PHILADELPHIA – Bill Clinton wisely began his speech by telling the oft-told tale of how he met Hillary Rodham after staring at her in the Yale Law School library, leaving him “speechless.”
Their courtship isn’t going to convince anyone to cast aside their doubts about the woman who became first lady, senator, secretary of State and now the nominee for the office he left 16 years ago.
As he went into standard bio stuff about Hillary’s early work on children’s issues, he would go into aw-shucks mode and say, “Meanwhile, I was still trying to get her to marry me.”
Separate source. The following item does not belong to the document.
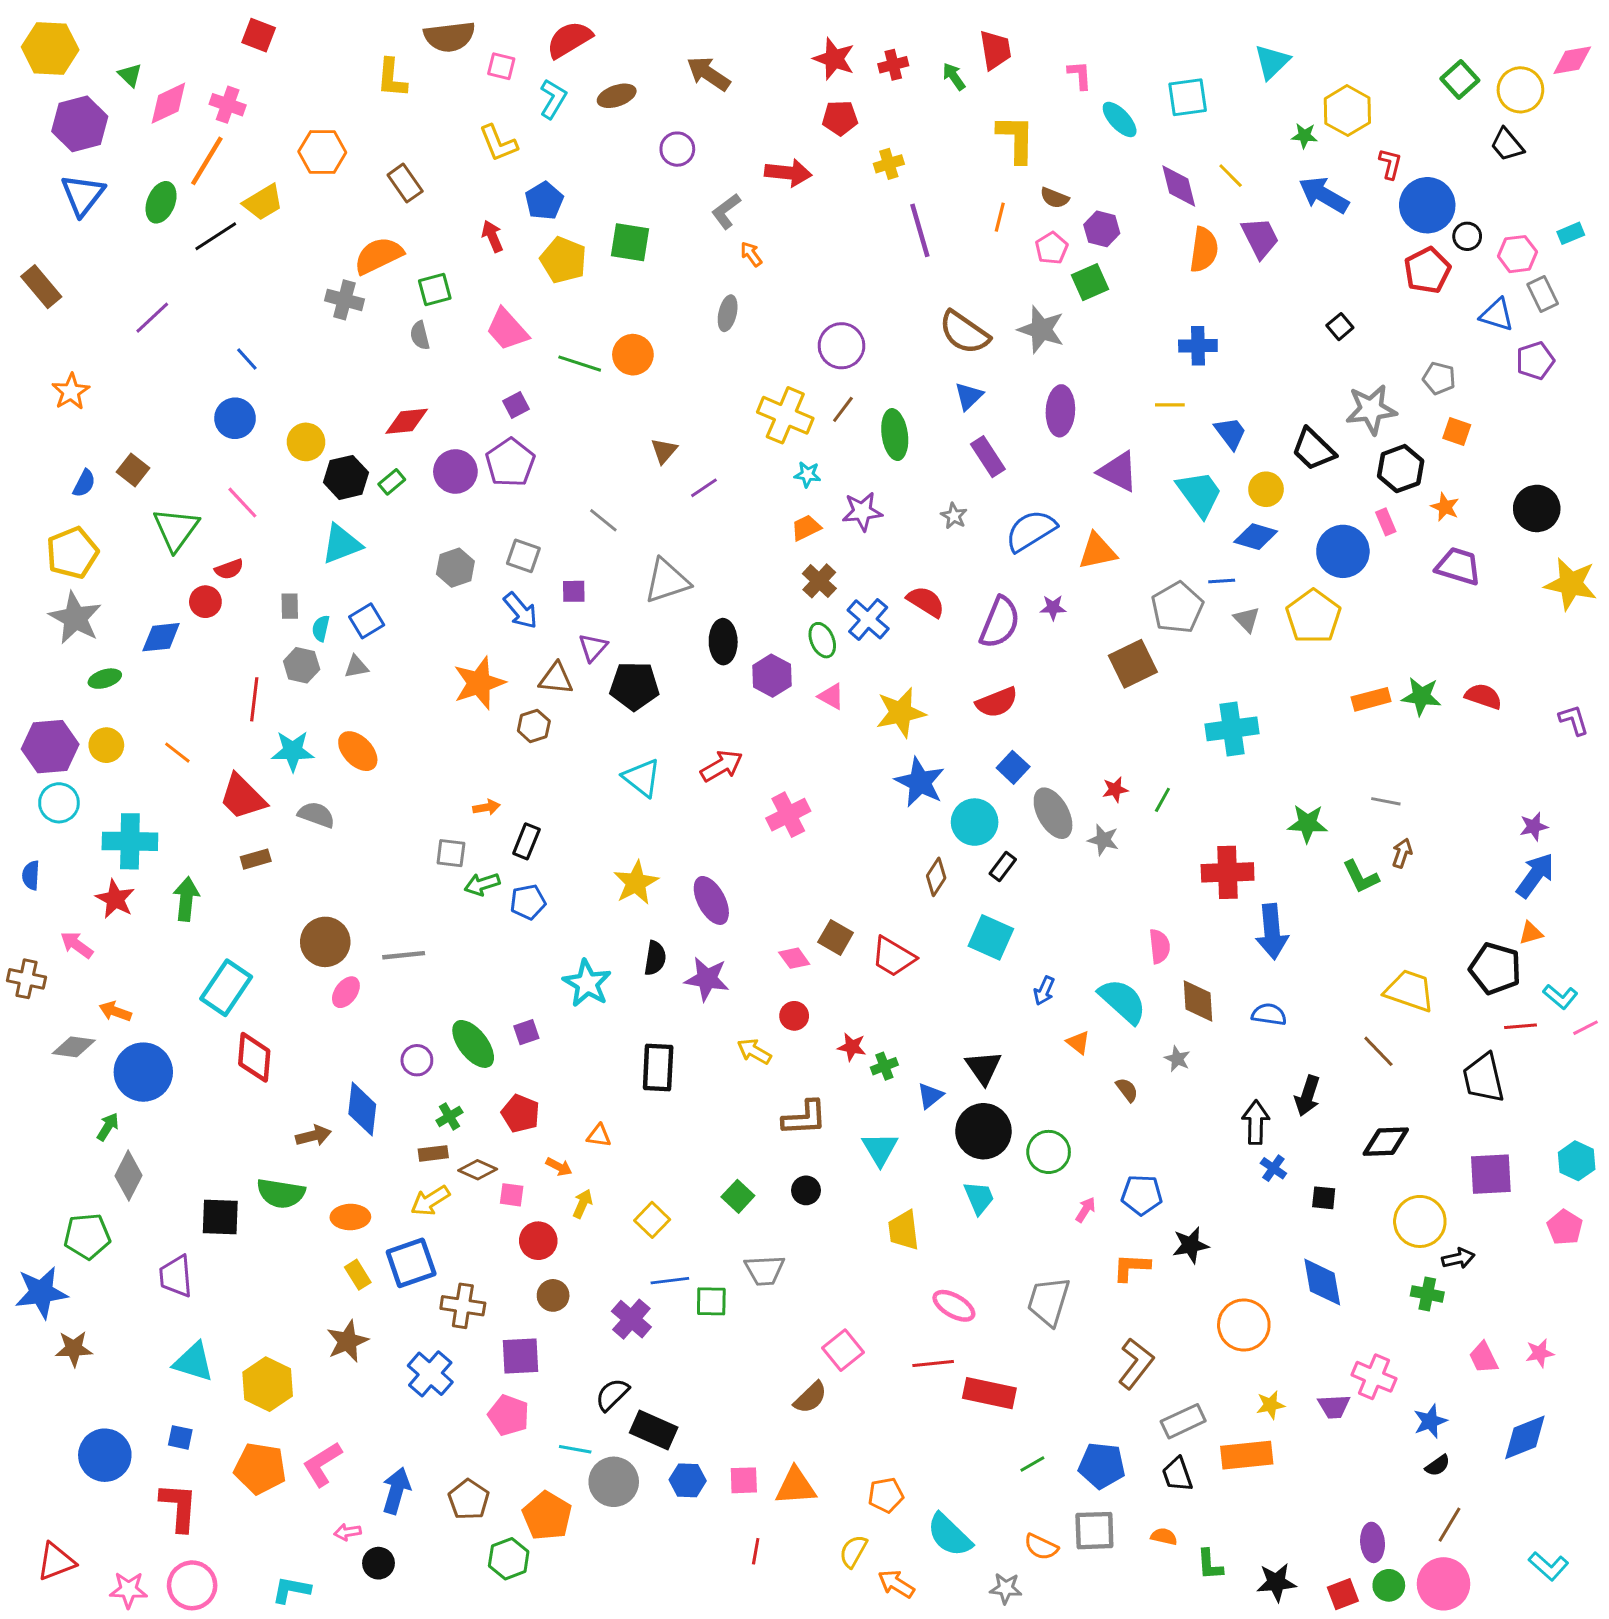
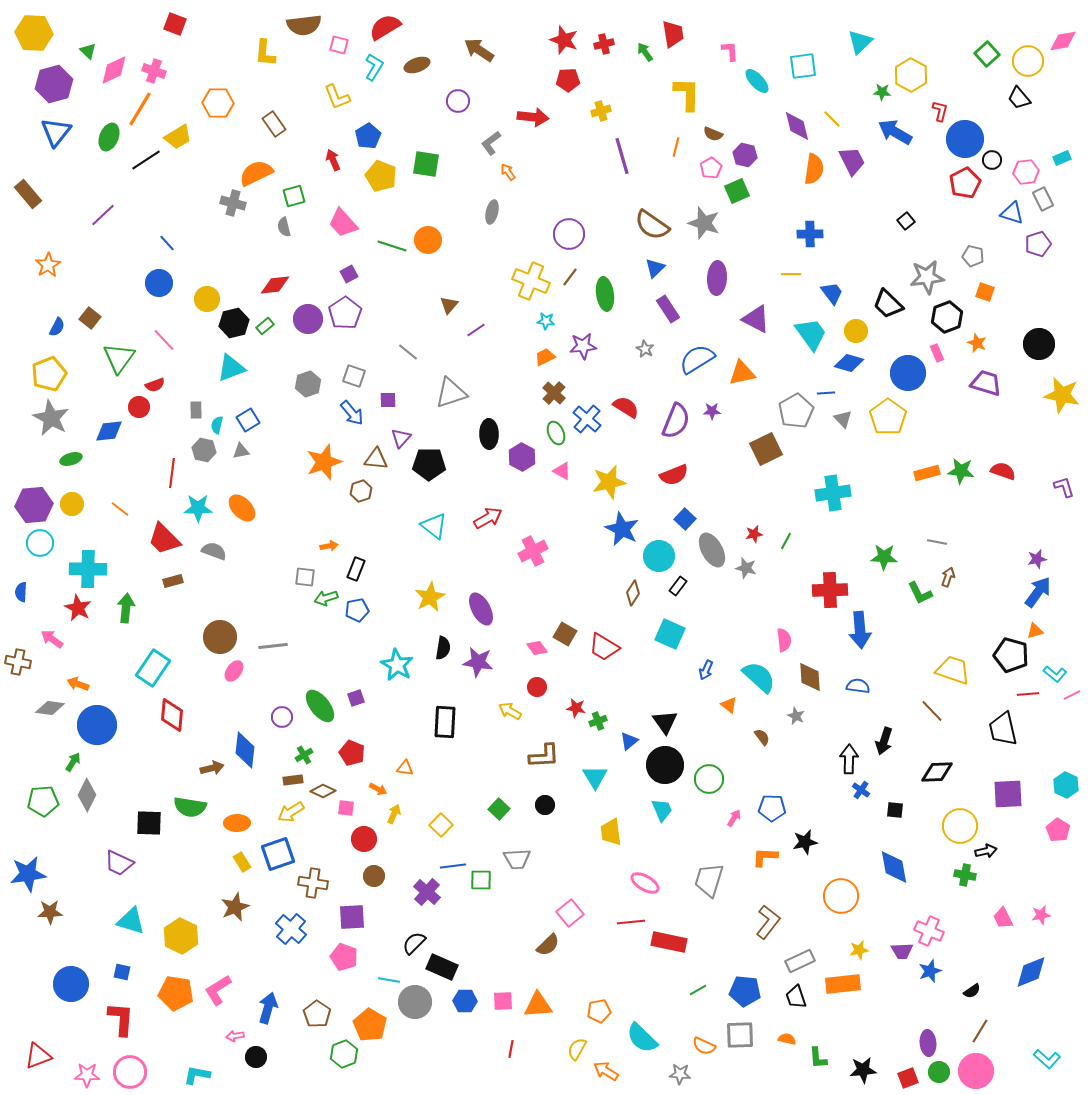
green pentagon: (87, 1236) -> (43, 801), moved
purple trapezoid: (176, 1276) -> (119, 863), turned -60
blue star: (1430, 1421) -> (930, 971), moved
And when he suggested that she go into politics, she replied: “Are you out of your mind? Nobody would ever vote for me.”
Hillary detractors across the country must have been nodding in agreement, saying she was right then.
Just for good measure, Bill recalled “the greatest moment of my life”—Chelsea’s birth—as the network cameras went to a split screen with his daughter.
The Big Dog’s challenge was trickier than it looked. We all know that he can deliver mighty stemwinders, and he was better at promoting Barack Obama four years ago than the president himself, even if he did go on for what seemed like hours.
But last night he had to be careful not to overshadow his wife. He couldn’t make it sound like she was running for his third term, especially since Democratic politics is more left wing than when Clinton offered a “third way” in the 1990s. And yet he needed to avoid reminding people about the endless scandals and hedging and fudging and the bad old days of impeachment.
At the same time, Bill had to try to make his wife seem more likable, and more trustworthy, a particularly tough task given her sky-high negatives on honesty.
In short, he had to do what loyal spouses always do—except that he is a former president, and one who would be moving back to the White House in a Hillary administration, an unprecedented scenario in what he once promoted as two for the price of one.
After all, Hillary had once briefly promised to put him in charge of the economy.
As Bill’s speech continued, he admitted the obvious, that his wife has been on the stage a very long time. But he called her a “change-maker” and said she’s “never been satisfied with the status quo.”
Of course, especially running against Donald Trump, Hillary very much seems like the candidate of the status quo, or perhaps one of incremental change. Her idea of change is in position papers.
But what mattered last night was not a loyal husband’s recitation of her record, or even his insistence that the Republicans had reduced her to a “cartoon.”
It was that Bill cast Hillary as a real person—when she herself can seem remote, brittle, defensive and evasive. He sold her far better than she sells herself.
The man can tell a story. And in politics, that matters.